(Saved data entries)

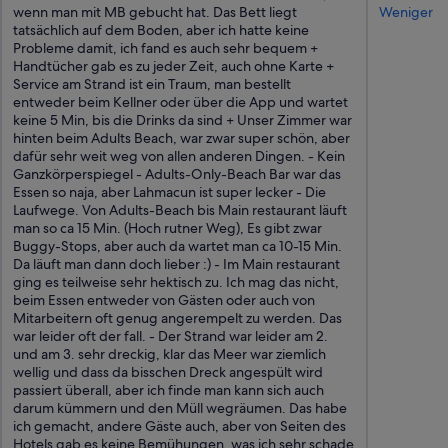
wenn man mit MB gebucht hat. Das Bett liegt
Weniger
e
tatsächlich auf dem Boden, aber ich hatte keine
i
Probleme damit, ich fand es auch sehr bequem +
n
Handtücher gab es zu jeder Zeit, auch ohne Karte +
O
Service am Strand ist ein Traum, man bestellt
f
entweder beim Kellner oder über die App und wartet
e
keine 5 Min, bis die Drinks da sind + Unser Zimmer war
n
hinten beim Adults Beach, war zwar super schön, aber
i
dafür sehr weit weg von allen anderen Dingen. - Kein
h
Ganzkörperspiegel - Adults-Only-Beach Bar war das
n
Essen so naja, aber Lahmacun ist super lecker - Die
e
Laufwege. Von Adults-Beach bis Main restaurant läuft
n
man so ca 15 Min. (Hoch rutner Weg), Es gibt zwar
u
Buggy-Stops, aber auch da wartet man ca 10-15 Min.
n
Da läuft man dann doch lieber :) - Im Main restaurant
d
ging es teilweise sehr hektisch zu. Ich mag das nicht,
w
beim Essen entweder von Gästen oder auch von
i
Mitarbeitern oft genug angerempelt zu werden. Das
r
war leider oft der fall. - Der Strand war leider am 2.
k
und am 3. sehr dreckig, klar das Meer war ziemlich
o
wellig und dass da bisschen Dreck angespült wird
n
passiert überall, aber ich finde man kann sich auch
n
darum kümmern und den Müll wegräumen. Das habe
t
ich gemacht, andere Gäste auch, aber von Seiten des
e
Hotels gab es keine Bemühungen, was ich sehr schade
n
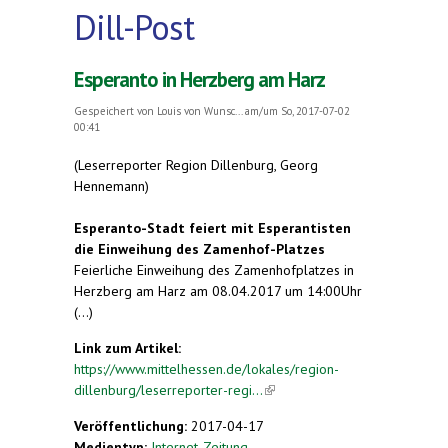
Dill-Post
Esperanto in Herzberg am Harz
Gespeichert von
Louis von Wunsc...
am/um So, 2017-07-02
00:41
(Leserreporter Region Dillenburg, Georg
Hennemann)
Esperanto-Stadt feiert mit Esperantisten
die Einweihung des Zamenhof-Platzes
Feierliche Einweihung des Zamenhofplatzes in
Herzberg am Harz am 08.04.2017 um 14:00Uhr
(...)
Link zum Artikel:
https://www.mittelhessen.de/lokales/region-
dillenburg/leserreporter-regi...
(link is external)
Veröffentlichung:
2017-04-17
Medientyp:
Internet-Zeitung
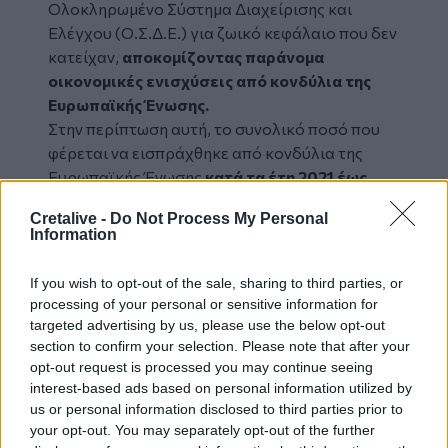
Ολοκληρωμένο Σύστημα Διαχείρισης και
Ελέγχου (Ο.Σ.Δ.Ε.) για ζωικό κεφάλαιο που δεν
κατείχαν,
αποκομίζοντας παράνομα
οικονομικές ενισχύσεις από κονδύλια της
Ευρωπαϊκής Ένωσης.
Στην περίπτωση αυτή, το συνολικό ποσό που
φέρεται να εισπράχθηκε από κονδύλια της
Ευρωπαϊκής Ένωσης
κατά τα έτη 2021 έως
2025 ανέρχεται συνολικά σε 586.498,73
Cretalive -
Do Not Process My Personal
ευρώ.
Information
Οι συλληφθέντες οδηγούνται στην αρμόδια
εισαγγελική Αρχή.
If you wish to opt-out of the sale, sharing to third parties, or
Διαβάστε περισσότερες ειδήσεις από
processing of your personal or sensitive information for
την
Κρήτη
targeted advertising by us, please use the below opt-out
section to confirm your selection. Please note that after your
opt-out request is processed you may continue seeing
Δήμος Αγίου Νικολάου: Συνεργασία και
interest-based ads based on personal information utilized by
συντονισμός για την ενίσχυση των τοπικών
us or personal information disclosed to third parties prior to
κοινοτήτων
your opt-out. You may separately opt-out of the further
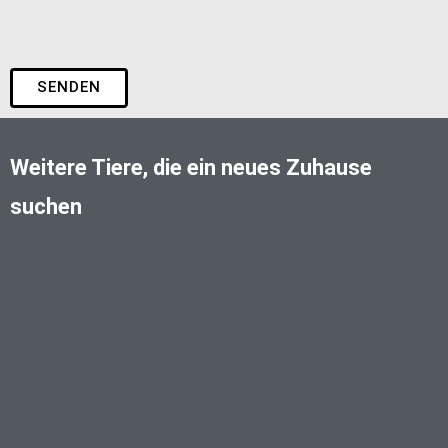
SENDEN
Weitere Tiere, die ein neues Zuhause
suchen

*WORK REQUIRED:* Find the lines above holding the word "super" and show them.

*WORKED SOLUTION:*
hinten beim Adults Beach, war zwar super schön, aber
Essen so naja, aber Lahmacun ist super lecker - Die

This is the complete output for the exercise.